What this task involves:
Examine each line of the data. Copy those that contain the string "Center".

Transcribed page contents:

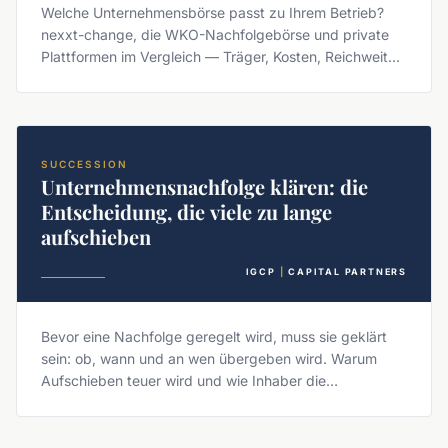
Welche Unternehmensbörse passt zu Ihrem Betrieb?
nexxt-change, die WKO-Nachfolgebörse und private
Plattformen im Vergleich — Träger, Kosten, Reichweite
und Diskretion.
SUCCESSION
Unternehmensnachfolge klären: die
Entscheidung, die viele zu lange
aufschieben
IGCP
|
CAPITAL PARTNERS
Bevor eine Nachfolge geregelt wird, muss sie geklärt
sein: ob, wann und an wen übergeben wird. Warum
Aufschieben teuer wird und wie Inhaber die
Entscheidung anstoßen.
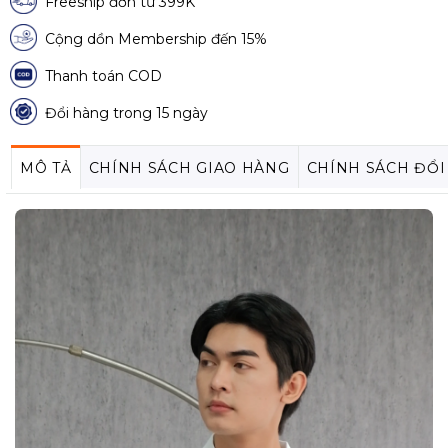
Freeship đơn từ 399K
Cộng dồn Membership đến 15%
Thanh toán COD
Đổi hàng trong 15 ngày
MÔ TẢ
CHÍNH SÁCH GIAO HÀNG
CHÍNH SÁCH ĐỔI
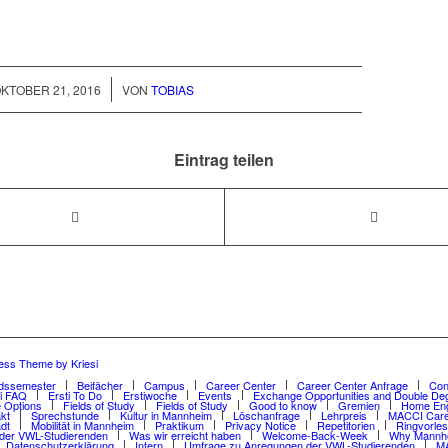
/
KTOBER 21, 2016
VON
TOBIAS
Eintrag teilen
ess Theme by Kriesi
dssemester
Beifächer
Campus
Career Center
Career Center Anfrage
Con
ti FAQ
Ersti To Do
Erstiwoche
Events
Exchange Opportunities and Double De
 Options
Fields of Study
Fields of Study
Good to know
Gremien
Home Eng
kt
Sprechstunde
Kultur in Mannheim
Löschanfrage
Lehrpreis
MACCI Care
dt
Mobilität in Mannheim
Praktikum
Privacy Notice
Repetitorien
Ringvorle
der VWL-Studierenden
Was wir erreicht haben
Welcome-Back-Week
Why Mannh
Datenschutzerklärung
Intern
Umfrage zu Anregungen der VWL-Studierenden
MA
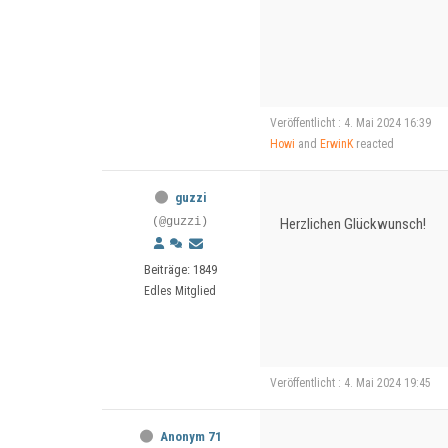
Veröffentlicht : 4. Mai 2024 16:39
Howi
and
ErwinK
reacted
guzzi
(@guzzi)
Herzlichen Glückwunsch!
Beiträge: 1849
Edles Mitglied
Veröffentlicht : 4. Mai 2024 19:45
Anonym 71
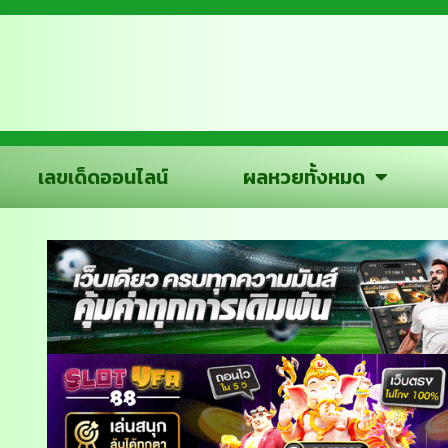
เลขเด็ดออนไลน์
ผลหวยทั้งหมด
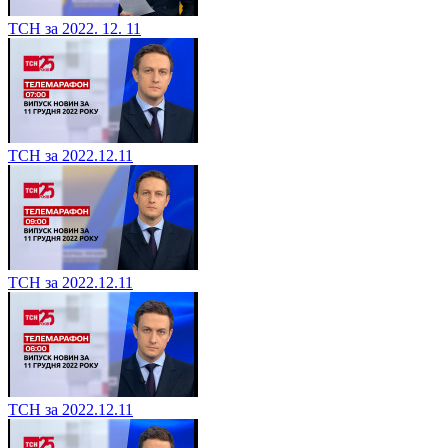
ТСН за 2022. 12. 11
ТСН за 2022.12.11
ТСН за 2022.12.11
ТСН за 2022.12.11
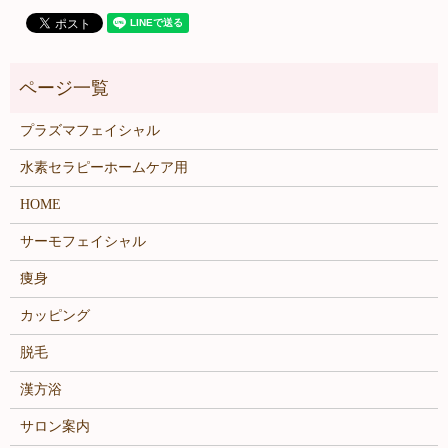
プラズマフェイシャル
水素セラピーホームケア用
HOME
サーモフェイシャル
痩身
カッピング
脱毛
漢方浴
サロン案内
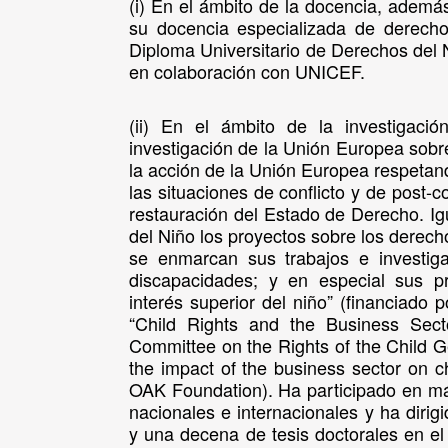
(i) En el ámbito de la docencia, ademá
su docencia especializada de derech
Diploma Universitario de Derechos del 
en colaboración con UNICEF.
(ii) En el ámbito de la investigaci
investigación de la Unión Europea sobre
la acción de la Unión Europea respetan
las situaciones de conflicto y de post-c
restauración del Estado de Derecho. I
del Niño los proyectos sobre los derec
se enmarcan sus trabajos e investig
discapacidades; y en especial sus pr
interés superior del niño” (financiado 
“Child Rights and the Business Sect
Committee on the Rights of the Child 
the impact of the business sector on chi
OAK Foundation). Ha participado en m
nacionales e internacionales y ha dirig
y una decena de tesis doctorales en e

Task result:
Career Center
Career Center Anfrage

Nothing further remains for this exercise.